News of a possible third-coming of Circuit City this summer has received mixed reactions from some veteran tech dealers.
Speaking from hard-earned experience, a trio of CE retailers slugging it out in the tough New York, Dallas and L.A. markets had two words for the nascent business: good luck.
Daniel Pidgeon, chairman of Dallas-based Starpower and a Consumer Technology Association (CTA) board chairman, questioned whether the Circuit City name will still resonate with the company’s target millennials.
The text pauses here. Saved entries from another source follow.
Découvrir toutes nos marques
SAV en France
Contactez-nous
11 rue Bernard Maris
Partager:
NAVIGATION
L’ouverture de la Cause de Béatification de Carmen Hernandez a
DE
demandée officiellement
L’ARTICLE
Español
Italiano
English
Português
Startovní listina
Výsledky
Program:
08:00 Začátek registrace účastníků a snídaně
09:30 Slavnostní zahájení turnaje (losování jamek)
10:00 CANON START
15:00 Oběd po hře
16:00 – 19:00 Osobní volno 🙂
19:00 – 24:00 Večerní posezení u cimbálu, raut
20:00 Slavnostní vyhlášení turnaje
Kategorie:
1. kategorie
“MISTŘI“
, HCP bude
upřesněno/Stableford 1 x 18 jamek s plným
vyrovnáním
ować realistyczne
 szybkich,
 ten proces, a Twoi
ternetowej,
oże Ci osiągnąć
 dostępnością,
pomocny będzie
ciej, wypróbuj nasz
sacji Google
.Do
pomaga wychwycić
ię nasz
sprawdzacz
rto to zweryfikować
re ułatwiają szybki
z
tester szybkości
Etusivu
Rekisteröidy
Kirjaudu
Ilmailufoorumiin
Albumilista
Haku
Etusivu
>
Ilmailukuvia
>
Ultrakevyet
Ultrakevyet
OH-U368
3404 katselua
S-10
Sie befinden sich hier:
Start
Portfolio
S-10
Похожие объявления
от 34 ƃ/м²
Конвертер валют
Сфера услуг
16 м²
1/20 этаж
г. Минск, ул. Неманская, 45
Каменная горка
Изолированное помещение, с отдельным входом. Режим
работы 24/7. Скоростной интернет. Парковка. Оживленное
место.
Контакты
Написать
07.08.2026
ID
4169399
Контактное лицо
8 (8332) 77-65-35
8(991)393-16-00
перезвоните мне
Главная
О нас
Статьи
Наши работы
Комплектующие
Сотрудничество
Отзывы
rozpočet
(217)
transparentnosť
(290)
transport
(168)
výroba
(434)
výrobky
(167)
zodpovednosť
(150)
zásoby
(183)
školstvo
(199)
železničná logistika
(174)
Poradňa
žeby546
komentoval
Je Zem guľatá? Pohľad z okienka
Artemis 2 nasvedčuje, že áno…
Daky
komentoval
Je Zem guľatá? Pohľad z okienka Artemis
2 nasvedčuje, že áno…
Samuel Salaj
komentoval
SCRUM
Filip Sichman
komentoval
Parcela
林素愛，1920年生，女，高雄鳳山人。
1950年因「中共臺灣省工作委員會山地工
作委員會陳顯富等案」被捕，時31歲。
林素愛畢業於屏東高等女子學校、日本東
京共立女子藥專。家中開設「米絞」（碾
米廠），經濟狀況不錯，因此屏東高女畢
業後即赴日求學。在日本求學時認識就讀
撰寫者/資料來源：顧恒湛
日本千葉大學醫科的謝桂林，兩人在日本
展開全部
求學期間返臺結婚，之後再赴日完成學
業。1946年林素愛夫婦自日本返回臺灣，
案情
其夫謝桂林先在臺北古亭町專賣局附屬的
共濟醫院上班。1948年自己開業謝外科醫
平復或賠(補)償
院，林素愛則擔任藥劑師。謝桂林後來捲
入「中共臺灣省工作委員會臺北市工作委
Moreover, the new management team of Ronny Shmoel and Albert Liniado are facing “a very challenging marketplace” for brick-and-mortar CE retail, he said.
“Anyone entering the marketplace must be able to provide something beyond low price, nice stores, good service and unique products,” noted Pidgeon, whose hometown was tapped for the first new Circuit City store. “They will certainly need more than a ‘better mousetrap’ to be successful.”
Vendors are also keenly sensitive to how their brands are represented and sold, he added, necessitating extra care if the new owner is to retain top-tier product lines.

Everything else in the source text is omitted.